Machine learning made easy

A/B testing with bayesian bandits in Google Analytics

A/B testing is a way to optimize a web page. Half of visitors see one version, the other half another, so you can tell which version is more conducive to your goal - for example selling something. Since June 2013 A/B testing can be conveniently done with Google Analytics. Here’s how.

This article is not quite about machine learning. If you’re not interested in testing, scroll down to the bayesian bandits section.

Google Content Experiments

We remember Google Website Optimizer from a few years ago. It wasn’t exactly user friendly or slick, but it felt solid and did the job. Unfortunately, at one point in time Google pulled the plug, leaving Genetify as a sole free (and open source) tool for multivariate testing. Multivariate means testing a few elements on a page simultanously.

At that time they launched Content Experiments in Google Analytics, but it was a giant step backward. Content experiments were very primitive and only allowed rudimentary A/B split testing. It is still the case if you want to use only the “point and click” interface in Analytics, but there’s been an interesting development: in June 2013, Google announced Content Experiments API.

Essentially, now you can have a full-fledged multivariate testing tool akin to Website Optimizer. The catch is that you need to implement content variations yourself in JavaScript. It’s pretty straightforward and is well described in documentation - they call it a browser-only implementation (if you want to use a server-side mechanism, there’s nothing to stop you).

Why test?

These days, everybody knows about the importance of getting traffic: if you have a web page, the point is that people visit it. Hence search engine optimization, Adwords and other forms of advertising.

But when those visitors come - is your site built in such a way that they stay and do what you would like them to do?

If you run the shop, you want your visitors to place an order. That’s very easy to measure and can be done for example with ecommerce tracking in Google Analytics. In case of a blog, you’d want them to read, return and read some more. This is not as clear-cut goal, but still you can measure average time on page, page views, returning visits and so on.

The setup

First you setup the experiment using the normal interface in GA, only skipping the part where you put variation URLs - just enter some subpages there. Also, don’t validate in step five, because you’ll be using your custom code. Just launch the experiment without validation.

Now you put some Javascript in your page source:

  1. load the content experiments script from Google, providing it the experiment ID from the GA visual interface:

    <script src="//"></script>

  2. get a variation number it selects: var variation = cxApi.chooseVariation();
  3. put your normal Analytics snippet after this

Now the only thing left is actually showing the selected variation.

Showing the selected variation

Suppose that you want to vary contents of a DIV. You might do this by including both the original and the alternative version in HTML, but only displaying the original by default:

<div id="div_original">Please consider purchasing our product.</div>
<div id="div_variation_1" style="display: none;">What are you waiting for? Buy NOW!!!</div>

Then if GA decides it wants to show the variation to a given user, you switch the divs: the original becomes hidden and the variation shows. Here’s an example JavaScript snippet to put at the end of HTML BODY:

<script type="text/javascript">
    // original is 0
    if ( variation == 1 ) {
        document.getElementById( 'div_original' ).style.display = 'none';
        document.getElementById( 'div_variation_1' ).style.display = 'block';

Not exactly rocket science, is it?

Bayesian bandits

When a user first visits the page, Analytics decides which variation to show. The selected variation is stored in a cookie so when the user opens a next page or comes back tomorrow he is shown the same version.

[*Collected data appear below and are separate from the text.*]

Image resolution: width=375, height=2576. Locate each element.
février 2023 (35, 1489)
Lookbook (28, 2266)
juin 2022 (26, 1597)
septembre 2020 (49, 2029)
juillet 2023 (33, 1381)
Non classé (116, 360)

How Google decides which variation to select? Either randomly or by an algorithm called a multi-armed bandit. The name comes from one-armed bandits, machines found in casinos. The difference is that a multi-arm bandit has many arms and you need to decide which one to pull. Different arms are supposed to produce success with different probabilities, so it’s a matter of finding the best one.

If you don’t get the idea now, you will get it in a moment. Here’s a link to the page with an interactive visualization. Go there and click Start Simulation.

Bayesian bandits

As you can see, the algorithm is remarkably good at finding the right arm, provided that the probabilities don’t change during the experiment. In case of web testing they are rather unlikely to change during the experiment, so that makes bandits a good solution for selecting variations to show. It’s especially true when you have many and expect them to differ substantially in terms of effect - a bandit will find the best quickly and concentrate on them.

If you have a two or three similiar performing variations, you might want to split the visitors evenly - it’s easier to compare the resulting numbers this way.

Note that Google uses bandits to decide which ads to show - the underlying problem is very similiar. Serving ads is probably their most important business, so they’re presumably rather good at that.

Metrics to optimize

How do you measure success, then? In a nutshell, however you want. You can either use one of the built-in metrics (including page views, bounce rate and time on page) or a custom goal defined in Analytics. This means thay you can optimize some basic metrics with a click of a button, or, with some effort, pretty much whatever you want.